Teva’s entry into the hepatitis C market (see yesterday’s post) comes at a time of increased attention to the uncharted path to regulatory approval for generic versions of biologics – drugs made from living organisms (i.e., cells), such as interferon.
Biologics often require injection, and are typically several times more expensive than other types of drugs made solely from chemicals. Several biologics cost well over a thousand dollars a month for a course of treatment; at the high end, Imclone's Erbitux (used for colon cancer) can cost $20,000 a month. Biologics make up a rapidly growing proportion of drug costs, and have spurred debate among cancer doctors over whether the costs of these treatments exceeds the benefits to patients. While the expense of biologics in part reflects their higher manufacturing costs, the lack of competition ensures that companies can price their drugs as high as the market will bear. The call for generic biologics reflects these skyrocketing prices and pressures on insurers, government payers, and patients.
The FDA has claimed that it cannot approve any generic (or, to use their term, “follow-on”) biologic products until there’s more clarity on legal and scientific issues. The legal issues hinge on whether the FDA currently has regulatory authority to approve generic biologics under the 505(b)(2) provision of the Hatch-Waxman amendment to the Federal Food, Drug and Cosmetic Act. The 1984 legislation (formally known as the Drug Price Competition and Patent Term Restoration Act) established a new and simplified regulatory framework to guide the approval of generic versions of original (“brand-name” or “innovator”) drugs.
In short, generic versions no longer had to duplicate the results of clinical trials (studies that test a drug’s safety and efficacy in patients) that were conducted for the approval of the original drug. Generic companies simply had to demonstrate “bioequivalence” – that the generic drug behaved the same way in the body as the original drug.

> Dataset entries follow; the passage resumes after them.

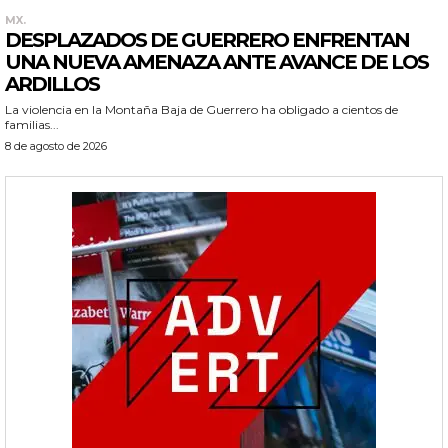
MX.
DESPLAZADOS DE GUERRERO ENFRENTAN
UNA NUEVA AMENAZA ANTE AVANCE DE LOS
ARDILLOS
La violencia en la Montaña Baja de Guerrero ha obligado a cientos de
familias...
8 de agosto de 2026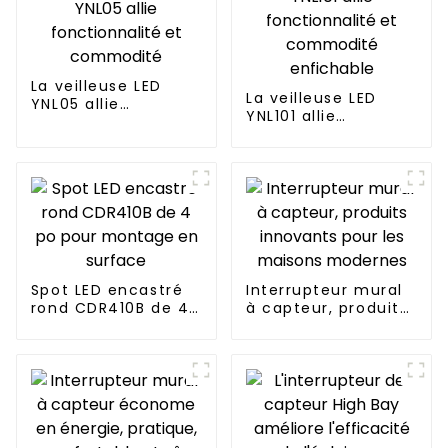
La veilleuse LED
La veilleuse LED
YNL05 allie
YNL101 allie
fonctionnalité et
fonctionnalité et
commodité
commodité
enfichable
Spot LED encastré
Interrupteur mural
rond CDR410B de 4
à capteur, produits
po pour montage
innovants pour les
en surface
maisons modernes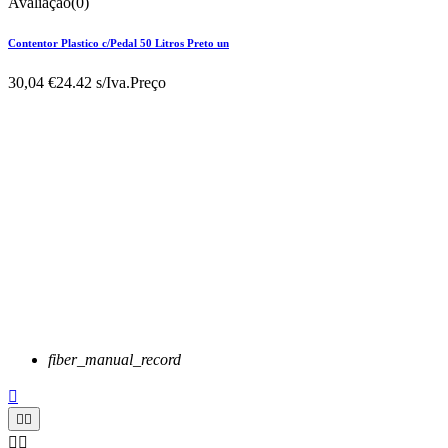
Avaliação(0)
Contentor Plastico c/Pedal 50 Litros Preto un
30,04 €
24.42 s/Iva.
Preço
fiber_manual_record






The theory was that the active chemical ingredient was identical, so safety and efficacy should be the same as long as the drugs were bioequivalent (for more background on Hatch-Waxman, and its effect on competition and pricing, see this 1998 report from the Congressional Budget Office [PDF version]).

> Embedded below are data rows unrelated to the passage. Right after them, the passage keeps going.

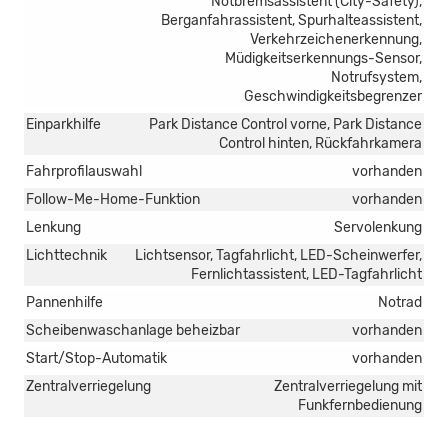
Notbremsassistent (City-Safety),
Berganfahrassistent, Spurhalteassistent,
Verkehrzeichenerkennung,
Müdigkeitserkennungs-Sensor,
Notrufsystem,
Geschwindigkeitsbegrenzer
Einparkhilfe
Park Distance Control vorne, Park Distance
Control hinten, Rückfahrkamera
Fahrprofilauswahl
vorhanden
Follow-Me-Home-Funktion
vorhanden
Lenkung
Servolenkung
Lichttechnik
Lichtsensor, Tagfahrlicht, LED-Scheinwerfer,
Fernlichtassistent, LED-Tagfahrlicht
Pannenhilfe
Notrad
Scheibenwaschanlage beheizbar
vorhanden
Start/Stop-Automatik
vorhanden
Zentralverriegelung
Zentralverriegelung mit
Funkfernbedienung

However, this bioequivalence model has not been tested for biologics, where the same “active chemical” (which in this case could be a protein such as interferon or antibodies, or genetic material – e.g., RNA or DNA) could in theory behave differently in the body depending on how it’s manufactured.
Sandoz, the generics division of Novartis, recently forced the question by submitting Omnitrop, a generic version of human growth hormone (somatropin), for approval in Europe and the United States. Omnitrop would compete with brand-name versions of human growth hormone from Serono and Genentech.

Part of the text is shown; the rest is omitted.